外院的宴会结束的时候都已经子时过半了,周源实在厌倦这种你来我往的应付,带着满身伤的疲惫回到院中。
刚到院中,似乎闻到了一股桃树特有的微苦带甜的味道。小厮紧走两步准备去屋里点灯。
周源赶忙阻止了他:“周四,我自己点灯就行,我有点饿,你去拿两盘点心,再送一壶茶来。”
周四答应着去了,路上还在想,果然这宴会都吃不饱,还不如他呢,一碗面条下肚既熨帖又管饱。
周源推门进来,点燃蜡烛,屋里环视一圈,没有看到程雅的影子。
端着蜡烛走到内室,看到床前胡乱扔着一双旧鞋子,不用想,肯定是程雅的。
周源一向厌恶有人碰他的私人物品,连他的小厮轻易都不进内室。
拉开窗幔,程雅裹在被子里睡的并不安稳,额头上满是细密的汗水,小小的眉头皱的紧紧的,似是十分痛苦,空气中还有若有若无的血腥味,她受伤了!

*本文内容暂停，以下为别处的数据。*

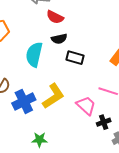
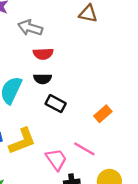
red semicircle: (55, 17) -> (43, 54), turned -42

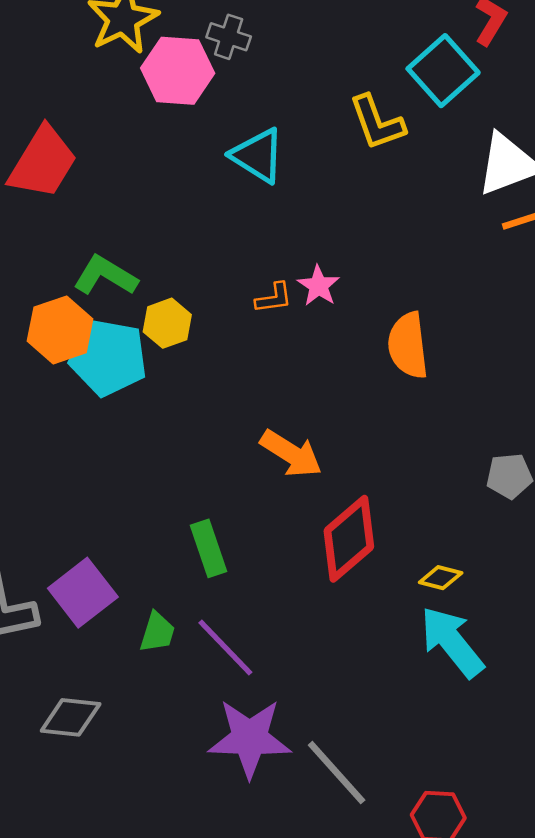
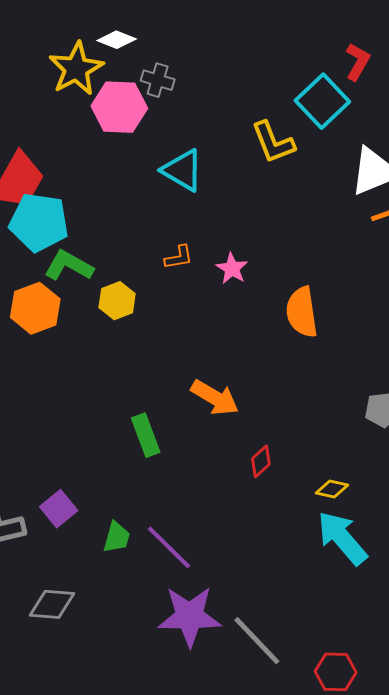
orange L-shape: (274, 298) -> (179, 257), moved
cyan pentagon: (108, 358) -> (39, 222), moved
red diamond: (349, 539) -> (261, 461), size x0.5
green rectangle: (208, 548) -> (146, 435), moved
purple square: (83, 593) -> (59, 509), size x0.7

周源蹲下身子,蜡烛凑近程雅的脸,脸色煞白,眼下一片青黑色,嘴唇没有一点血色,用手摸了一下她的额头,简直能烙饼了。
周源喊了两声“程姑娘”,程雅没什么反应,周源着急,“我去喊大夫”。
“不要去。”程雅微弱嘶哑的声音响起,伸出的手抓着周源的衣袖。
周源虽然见程雅不多,但以往每次见她虽都是冷冷清清的,但她眼里的光如同黑夜里最亮的星,让他从第一次见面就注意到了这个与众不同的姑娘。
此时的程雅连眼睛挣开的力气仿佛都没有,整个人气息微弱到仿佛马上要消散。
周源看见这样的程雅只觉得心里像堵了一块石头,整个人闷的难受。
周源拉着程雅的手说:“你放心,府里的曾大夫是个可靠的,我外祖父曾救过他们一家的命,他不会乱说话的,即便在我父亲面前也是。”
程雅放心的点点头。
小厮周四在外边敲了敲门说道:“公子,你要的点心茶水拿来了,要小的给您送进去吗?”
周源拍了拍程雅的手起身走到门边,打开门接过周四手里的托盘又对他说:“周四,我今晚有些头疼,你去找曾大夫过来给我瞧瞧,天晚了,就不要惊动旁人了,你把曾大夫送到门口直接回去休息就行。”
周源的院子是个二进院,小厮周四几个都住在倒座房里,没有周源的召唤晚上从不进垂花门。
周四答应一声去了。
周源端着托盘走到床前放在旁边的小桌上,倒了杯水递给程雅,问她可要吃些点心。